The Dutch are unfashionable but we know that we would take England getting to the final in any way possible. They were undoubtedly physical, with Mark van Bommel seemingly on a mission to get sent-off in every game he played, but if that is what victory requires so be it. They weren’t going out to injure players, and even if they did force our Howard to use his cards more than he would have liked, they weren’t outside the rules of the game to the same extent as Uruguay’s Luis Suarez. Let’s celebrate the success of the Spanish, it’s nice to see the best team in the world lift the trophy, but don’t knock the Dutch too much for not lying down and letting Villa and co waltz around them.


  1. I honestly thought Webb was fantastic. I don’t think he showed one unnecessary card and while he could’ve sent de Jong off (and shown Robben a second yellow), I think it stands as a testament to a ref who wants to just let players play that 22 players were still on the pitch after 90 minutes (if not 120).

    He cannot be blamed for the thirteen yellow cards, nor can anyone accuse him of breaking up the flow of the game, that was achieved by the Spanish and the Dutch, who were far short of what they have shown previously.

    He should perhaps have booked Iniesta for constantly falling down then gesticulating at Webb, imploring him to book someone.


  2. 12 Jul ’10 at 12:07 pm

    Kameli Ratuvou

    I was really disappointed with the Dutch last night. I was hoping that their talented midfield would be able to halt the Spanish passing machine in much the same way that Inter did earlier this year – rather than ‘parking the bus’, that side managed to outwit Barca in all areas.

    Instead they went into the game with the mindset that the only way they could stop the Spanish was by fouling them. It worked for a bit – helped by Webb’s early reluctance to show red – but essentially let them down as Spain found their rhythm and took advantage of being a man up in extra time.

    It’s a shame because I think the Dutch will be remembered negatively as a result. I fully expected them to go down in history as the one Dutch side that fully went for substance over style, I now think they’ll be viewed as an embarrassing blotch on a rich footballing history.


  3. I thought Webb had a pretty poor game, he should have sent off De Jong and Puyol for definite, should have booked Iniesta for incessant diving and imaginary card waving and should have blatantly given a corner instead of a goal kick that led to the Spanish attacking for their goal.

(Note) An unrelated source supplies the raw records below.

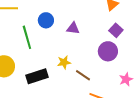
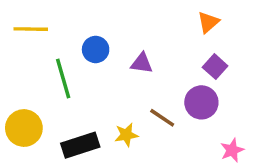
yellow star: (64, 62) -> (126, 135), moved
brown line: (83, 75) -> (162, 118), moved

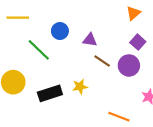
green line: (63, 79) -> (39, 50), turned -30
brown line: (162, 118) -> (102, 61), moved

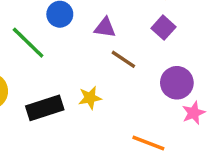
purple square: (138, 42) -> (163, 28), moved
purple circle: (129, 65) -> (177, 83), moved

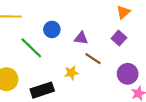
yellow star: (90, 98) -> (71, 73), moved

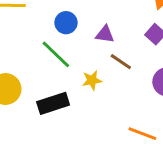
green line: (31, 48) -> (56, 54), moved

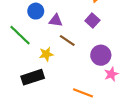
blue circle: (66, 23) -> (36, 11), moved
black rectangle: (53, 103) -> (33, 77), moved

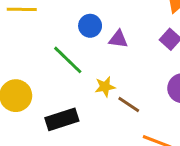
brown line: (67, 40) -> (129, 105), moved
black rectangle: (33, 77) -> (62, 119), moved

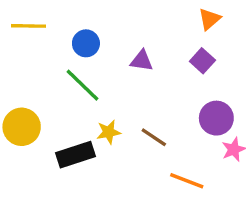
blue circle: (90, 26) -> (86, 43), moved
yellow star: (105, 87) -> (109, 132), moved

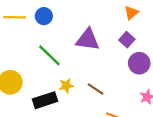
blue circle: (86, 43) -> (44, 16), moved
purple triangle: (142, 61) -> (88, 40), size x1.6
purple circle: (216, 118) -> (139, 63), moved

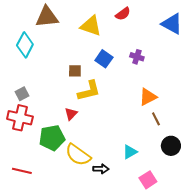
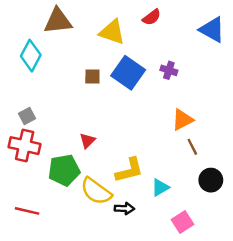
blue square: (104, 59) -> (128, 73), size x1.5
brown square: (75, 71) -> (92, 76), moved
yellow L-shape: (89, 91) -> (129, 170), moved

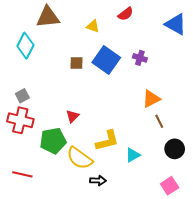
yellow triangle: (112, 32) -> (93, 26), size x0.6
black arrow: (124, 208) -> (98, 181), moved
pink square: (182, 222) -> (170, 186), moved

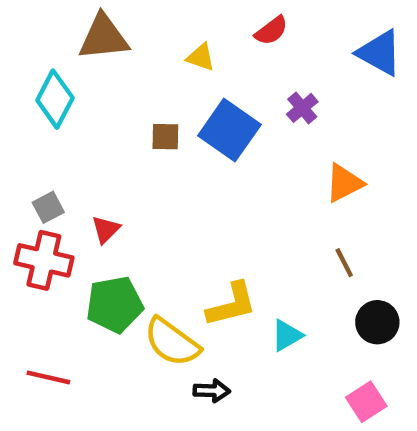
purple cross: (140, 58) -> (302, 108), moved, turned 32
orange triangle: (151, 99) -> (344, 183), moved
red triangle: (72, 116) -> (106, 229), moved

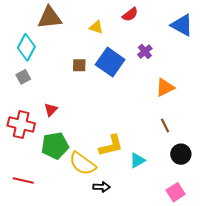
gray square: (48, 207) -> (23, 77), moved

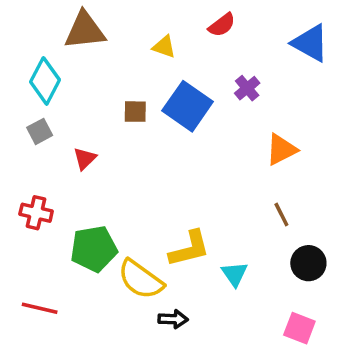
red triangle: (51, 110) -> (85, 159), moved
red cross: (21, 124) -> (36, 213), size x0.7
cyan triangle: (138, 160) -> (234, 274), turned -35
pink square: (176, 192) -> (299, 328), turned -36

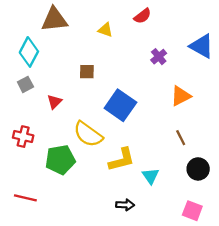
blue triangle: (310, 43) -> (202, 46), moved
blue square: (188, 106) -> (120, 105), moved
yellow semicircle: (141, 279) -> (88, 134), moved
black arrow: (173, 319) -> (125, 205), moved

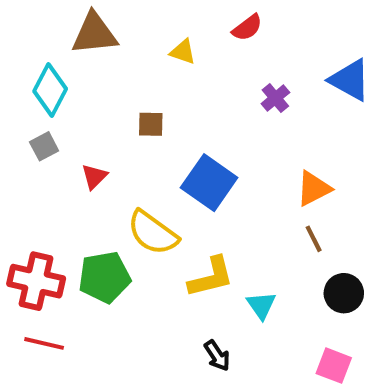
orange triangle: (181, 96) -> (314, 189), moved
red cross: (23, 137) -> (36, 281), moved, size x1.5
black arrow: (125, 205) -> (217, 356), turned 54

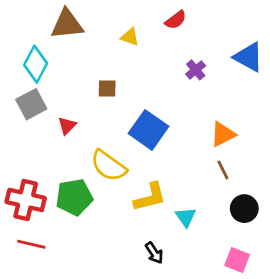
gray square: (44, 146) -> (31, 104), size x1.5

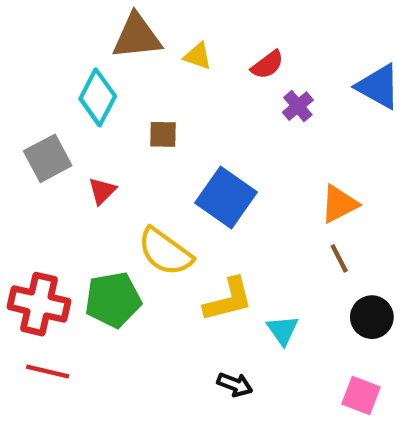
red semicircle: (176, 20) -> (267, 65), moved
brown triangle: (67, 24) -> (137, 36), moved
cyan diamond: (36, 64) -> (98, 97), moved
black arrow: (154, 253) -> (235, 385), turned -35

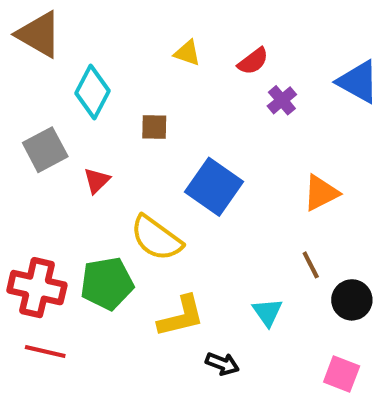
brown triangle: (137, 36) -> (39, 34), moved, turned 36
brown line: (339, 258) -> (311, 265), moved
yellow L-shape: (228, 300) -> (181, 316), moved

    No doubt the better team won on the night, but during the whole tournament it was perhaps disappointing that there was a definite lack of good football. Whilst the Spanish passed the ball beautifully and with accurate precision that no one in an England shirt could manage, you could hardly call it effective. They seemed willing to bore a team into giving up and only Switzerland had the ability to maintain their discipline for 90 minutes.

    All in all it was a pretty poor tournament and it seems a long and distant memory from the quality of football that was on display in Germany 2006.


  4. I understand De Jong should’ve walked if it was seen, however if you look at where Webb was, he merely saw a collision at pace (with De Jong at fault obviously) but he would’ve struggled to see the kung-fu aspect.

    I think you are right about iniesta, though had Webb flashed cards for that then he would’ve been duty bound to show a second yellow to Van Bommel for persistent fouling and a second yellow to Robben for kicking the ball away.

    The Puyol decision was poor, I wouldn’t like to see him sent off as there was a covering defender, but it was a clear free kick and a yellow.


  5. To be honest I didn’t notice where Webb was stood for the De Jong incident so I can’t really judge him on that I’ll admit. Yeah you’re right about Van Bommel and Robben, to be honest Van Bommel was probably the poorest tackler in the tournament but he did it on the thought that he would get away with it because the tackles he was making weren’t bad enough to get sent off.

    Wasn’t Puyol already on a yellow though? It wasn’t a straight red I agree.

    I was just really frustrated at the quality of football and I guess football in general these days because it seems to be more about winning free kicks and getting players booked and sent off than scoring goals.